I just never found one that was any good. If you want to use a free landing page solution check out this evaluation from wpmudev.
A word of warning; with free themes and plugins you rarely get any kind of support, so if things go belly-up then you are on your own. Free plugins from unreputable sources can also break your site, and critically, can also allow malware script access your installation.
Trust me, it’s not cool when this happens. Any of the free plugins available that are even worth talking about only have basic functionality which can be upgraded at a price.
In this other comparison post from wpmudev, they offer an evaluation of both paid and free plugin solutions.
Every page on your site essentially is a landing page, and as such you must endeavor to optimize them for your visitors. Keep it simple, don’t over cook it.
Too much information on too many topics on a single page confuses. Ever see the plumber driving down the road with so much information on his van you can read none of it?
Well, your website is the same as the plumbers van, only it’s your visitors that are moving fast. They’ll be off you site quicker than a toupee in a hurricane.
So you’ve got to make it easy for them to see what you want them to see. If they choose not to opt in then fine. That’s a result too.

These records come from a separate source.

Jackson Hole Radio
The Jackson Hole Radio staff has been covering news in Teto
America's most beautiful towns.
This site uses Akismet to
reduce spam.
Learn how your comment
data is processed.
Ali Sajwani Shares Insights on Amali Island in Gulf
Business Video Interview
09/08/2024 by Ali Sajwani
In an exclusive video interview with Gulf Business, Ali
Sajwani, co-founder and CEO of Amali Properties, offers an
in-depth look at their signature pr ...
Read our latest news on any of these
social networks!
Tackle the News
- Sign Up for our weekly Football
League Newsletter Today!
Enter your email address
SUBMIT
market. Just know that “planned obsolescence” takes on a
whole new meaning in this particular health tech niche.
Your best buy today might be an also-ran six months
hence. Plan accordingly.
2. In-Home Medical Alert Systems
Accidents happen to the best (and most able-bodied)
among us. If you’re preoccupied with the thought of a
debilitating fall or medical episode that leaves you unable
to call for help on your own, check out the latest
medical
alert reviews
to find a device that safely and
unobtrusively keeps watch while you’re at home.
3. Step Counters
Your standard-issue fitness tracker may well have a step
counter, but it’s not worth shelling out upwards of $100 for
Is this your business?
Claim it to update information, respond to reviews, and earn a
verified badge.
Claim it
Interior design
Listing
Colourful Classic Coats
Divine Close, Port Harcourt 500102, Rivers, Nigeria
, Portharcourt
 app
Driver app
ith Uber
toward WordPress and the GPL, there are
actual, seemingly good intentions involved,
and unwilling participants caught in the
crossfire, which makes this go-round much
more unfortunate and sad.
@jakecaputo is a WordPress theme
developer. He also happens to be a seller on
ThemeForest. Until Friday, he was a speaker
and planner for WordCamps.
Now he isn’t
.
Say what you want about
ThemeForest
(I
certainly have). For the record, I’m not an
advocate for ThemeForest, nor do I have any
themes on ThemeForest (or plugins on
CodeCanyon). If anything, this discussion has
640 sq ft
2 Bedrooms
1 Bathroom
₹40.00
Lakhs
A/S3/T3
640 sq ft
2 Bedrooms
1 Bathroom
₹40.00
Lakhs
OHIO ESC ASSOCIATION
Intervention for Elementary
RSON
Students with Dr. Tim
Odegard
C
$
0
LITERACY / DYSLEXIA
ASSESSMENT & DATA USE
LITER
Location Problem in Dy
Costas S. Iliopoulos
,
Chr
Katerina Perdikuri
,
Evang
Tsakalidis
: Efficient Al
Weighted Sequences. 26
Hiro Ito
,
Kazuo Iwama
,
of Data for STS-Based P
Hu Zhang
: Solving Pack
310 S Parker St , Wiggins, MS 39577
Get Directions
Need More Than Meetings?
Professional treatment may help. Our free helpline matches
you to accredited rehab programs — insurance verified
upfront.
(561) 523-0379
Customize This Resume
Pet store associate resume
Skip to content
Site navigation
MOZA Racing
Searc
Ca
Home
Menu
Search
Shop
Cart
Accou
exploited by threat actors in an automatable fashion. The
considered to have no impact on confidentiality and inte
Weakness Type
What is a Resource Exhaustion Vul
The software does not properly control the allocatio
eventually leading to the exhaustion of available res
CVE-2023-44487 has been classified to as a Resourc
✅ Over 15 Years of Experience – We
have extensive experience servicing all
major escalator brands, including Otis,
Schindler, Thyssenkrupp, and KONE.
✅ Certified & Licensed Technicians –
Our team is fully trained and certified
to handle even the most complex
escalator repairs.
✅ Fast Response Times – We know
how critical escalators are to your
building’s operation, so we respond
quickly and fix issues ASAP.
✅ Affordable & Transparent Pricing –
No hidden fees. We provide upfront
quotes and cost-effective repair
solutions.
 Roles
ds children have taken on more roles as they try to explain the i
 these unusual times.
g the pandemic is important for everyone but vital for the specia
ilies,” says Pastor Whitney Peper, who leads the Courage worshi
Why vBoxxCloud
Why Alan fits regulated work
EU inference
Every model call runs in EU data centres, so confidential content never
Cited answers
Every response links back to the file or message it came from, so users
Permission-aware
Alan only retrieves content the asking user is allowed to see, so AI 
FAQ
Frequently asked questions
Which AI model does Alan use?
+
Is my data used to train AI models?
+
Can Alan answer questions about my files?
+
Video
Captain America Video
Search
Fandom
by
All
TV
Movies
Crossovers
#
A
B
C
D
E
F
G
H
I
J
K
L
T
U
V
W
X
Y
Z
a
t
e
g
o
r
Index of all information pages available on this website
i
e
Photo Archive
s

Understand your customers’/visitors’ needs acutely, and offer them what they are looking for. Be as focused in your delivery as possible and use a quality landing page solution to showcase it and you’ll capture the qualified leads you are looking for.
You will eventually build a strong list of members who value what you’ve got to offer.
As a final take away, I’d suggest that you not be in a hurry to build a big list. A small list of qualified members who value your offering is way more valuable than a big list full of junk.
Take your time and focus on quality not quantity.
What’s been your experience with Landing Pages? Have you used any of the above solutions, or maybe one I’ve not mentioned?